Jacques R. Chretien1, Han van de Waterbeemd2, Nadege Piclin3, Christophe Wechman4, and Marco Pintore3. (1) BioChemics Consulting, Innovation Center, 16 L. de Vinci, 45074 Orleans cedex 2, France, (2) PDM, Department of Drug Metabolism, Pfizer Global Research and Development, IPC 664, Sandwich, CT13 9NJ, United Kingdom, (3) BioChemics Consulting SAS, Innovation Center, 16 L. de Vinci, 45074 Orleans cedex 2, France, (4) LBLGC / CBI, UPRES EA 1207, University of Orleans, Faculty of Sciences, 45067 Orleans Cedex 2, France
Appropriate pharmacokinetic properties are important for the success of a drug discovery program.

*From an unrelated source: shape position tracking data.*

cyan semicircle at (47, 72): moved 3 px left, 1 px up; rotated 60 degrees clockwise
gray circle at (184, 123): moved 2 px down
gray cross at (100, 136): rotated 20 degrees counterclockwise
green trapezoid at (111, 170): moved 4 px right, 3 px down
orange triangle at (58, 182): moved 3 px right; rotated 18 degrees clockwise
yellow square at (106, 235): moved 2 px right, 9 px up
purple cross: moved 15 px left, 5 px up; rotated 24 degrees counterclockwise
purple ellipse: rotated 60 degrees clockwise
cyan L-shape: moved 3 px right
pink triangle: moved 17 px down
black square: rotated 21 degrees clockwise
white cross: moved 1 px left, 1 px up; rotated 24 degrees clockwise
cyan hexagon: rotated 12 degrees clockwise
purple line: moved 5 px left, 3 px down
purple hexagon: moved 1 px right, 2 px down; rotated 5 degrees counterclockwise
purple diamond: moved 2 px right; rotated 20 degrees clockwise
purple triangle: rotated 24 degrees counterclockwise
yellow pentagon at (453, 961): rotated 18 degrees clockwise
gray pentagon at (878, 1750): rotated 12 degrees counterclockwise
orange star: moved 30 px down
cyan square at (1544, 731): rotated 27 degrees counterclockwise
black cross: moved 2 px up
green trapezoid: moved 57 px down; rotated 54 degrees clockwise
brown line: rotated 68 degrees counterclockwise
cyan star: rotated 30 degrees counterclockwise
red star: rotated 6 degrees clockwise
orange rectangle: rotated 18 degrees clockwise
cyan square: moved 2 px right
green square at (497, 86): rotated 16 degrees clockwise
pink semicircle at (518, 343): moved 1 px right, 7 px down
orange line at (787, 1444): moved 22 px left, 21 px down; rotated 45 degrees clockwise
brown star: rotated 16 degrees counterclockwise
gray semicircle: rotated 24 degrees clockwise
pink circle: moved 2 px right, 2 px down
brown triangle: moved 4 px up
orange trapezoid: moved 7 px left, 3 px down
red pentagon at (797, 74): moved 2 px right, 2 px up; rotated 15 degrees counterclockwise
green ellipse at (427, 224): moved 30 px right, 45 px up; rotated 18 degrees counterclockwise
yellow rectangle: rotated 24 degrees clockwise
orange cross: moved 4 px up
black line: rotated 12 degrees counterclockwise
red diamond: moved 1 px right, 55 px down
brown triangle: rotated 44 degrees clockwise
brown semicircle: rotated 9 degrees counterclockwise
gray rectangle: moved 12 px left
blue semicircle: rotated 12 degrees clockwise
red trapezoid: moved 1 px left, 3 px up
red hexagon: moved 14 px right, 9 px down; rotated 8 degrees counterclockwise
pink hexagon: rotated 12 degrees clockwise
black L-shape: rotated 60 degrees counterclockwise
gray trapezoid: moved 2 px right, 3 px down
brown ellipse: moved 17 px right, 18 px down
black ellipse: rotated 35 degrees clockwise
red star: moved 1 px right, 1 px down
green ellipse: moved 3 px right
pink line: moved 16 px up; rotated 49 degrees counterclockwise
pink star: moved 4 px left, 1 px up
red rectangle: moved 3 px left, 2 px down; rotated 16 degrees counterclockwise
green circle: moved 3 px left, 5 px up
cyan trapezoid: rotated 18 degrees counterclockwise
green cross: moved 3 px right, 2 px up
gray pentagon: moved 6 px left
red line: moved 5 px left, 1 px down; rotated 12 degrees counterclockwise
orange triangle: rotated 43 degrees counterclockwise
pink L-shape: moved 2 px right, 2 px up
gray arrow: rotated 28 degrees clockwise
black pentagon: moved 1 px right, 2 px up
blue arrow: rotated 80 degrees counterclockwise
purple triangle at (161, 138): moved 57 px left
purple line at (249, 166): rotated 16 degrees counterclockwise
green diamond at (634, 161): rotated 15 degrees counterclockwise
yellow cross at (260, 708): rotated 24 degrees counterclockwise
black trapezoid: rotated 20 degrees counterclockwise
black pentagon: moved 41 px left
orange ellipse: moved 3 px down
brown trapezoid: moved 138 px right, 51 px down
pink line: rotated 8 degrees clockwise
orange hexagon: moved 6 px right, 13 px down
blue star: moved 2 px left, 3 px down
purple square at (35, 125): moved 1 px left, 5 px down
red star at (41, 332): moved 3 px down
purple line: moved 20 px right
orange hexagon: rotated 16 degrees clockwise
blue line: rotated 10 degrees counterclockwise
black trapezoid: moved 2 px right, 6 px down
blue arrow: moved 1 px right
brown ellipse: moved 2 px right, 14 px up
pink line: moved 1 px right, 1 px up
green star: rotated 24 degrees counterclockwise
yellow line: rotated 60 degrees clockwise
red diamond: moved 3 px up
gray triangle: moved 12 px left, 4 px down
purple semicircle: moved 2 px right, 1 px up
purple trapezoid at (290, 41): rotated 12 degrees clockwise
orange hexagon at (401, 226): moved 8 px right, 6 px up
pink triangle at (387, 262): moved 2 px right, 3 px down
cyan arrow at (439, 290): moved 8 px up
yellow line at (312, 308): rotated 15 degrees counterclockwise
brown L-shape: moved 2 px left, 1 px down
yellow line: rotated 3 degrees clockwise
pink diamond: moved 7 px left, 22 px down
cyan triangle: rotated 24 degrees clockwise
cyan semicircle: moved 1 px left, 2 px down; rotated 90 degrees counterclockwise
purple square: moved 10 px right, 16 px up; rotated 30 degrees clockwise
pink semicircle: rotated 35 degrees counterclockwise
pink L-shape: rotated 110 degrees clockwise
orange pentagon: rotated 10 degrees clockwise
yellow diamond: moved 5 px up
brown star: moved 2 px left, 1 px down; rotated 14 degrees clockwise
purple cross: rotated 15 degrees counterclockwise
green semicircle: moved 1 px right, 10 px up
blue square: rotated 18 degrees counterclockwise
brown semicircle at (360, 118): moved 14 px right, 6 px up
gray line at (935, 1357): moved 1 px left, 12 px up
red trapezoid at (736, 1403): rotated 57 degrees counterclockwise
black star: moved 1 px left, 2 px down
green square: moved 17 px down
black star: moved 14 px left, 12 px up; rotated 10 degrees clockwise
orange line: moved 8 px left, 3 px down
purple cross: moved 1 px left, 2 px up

There is a need to incorporate ADME considerations already in the first phases of the drug discovery, more particularly in virtual design and virtual screening (v-HTS). Such procedures will be able to predict ADME properties of any molecule beyond the limits of the Lipinski rules. Recently, new computational methods based on Genetic Algorithms and Fuzzy Logic have been developed by us allowing to develop a number of early ADME predictors [1]. In this contribution, their application to the main pharmacokinetic properties, i.e. oral absorption, bioavailability, volume of distribution and clearance, will be discussed. All models generated were validated by cross-validation, test set and Y-sampling procedures, and most of them were able to predict correctly ADME properties with prediction rates higher than 65-70%. Moreover, the proposed techniques showed robustness and a prediction power higher than those derived from other comparable methods.

References: [1] Pintore M, van de Waterbeemd H, Piclin N, Chrétien J., Prediction of oral bioavailability by adaptive fuzzy partitioning, Eur J Med Chem (2003), 38, 427-431.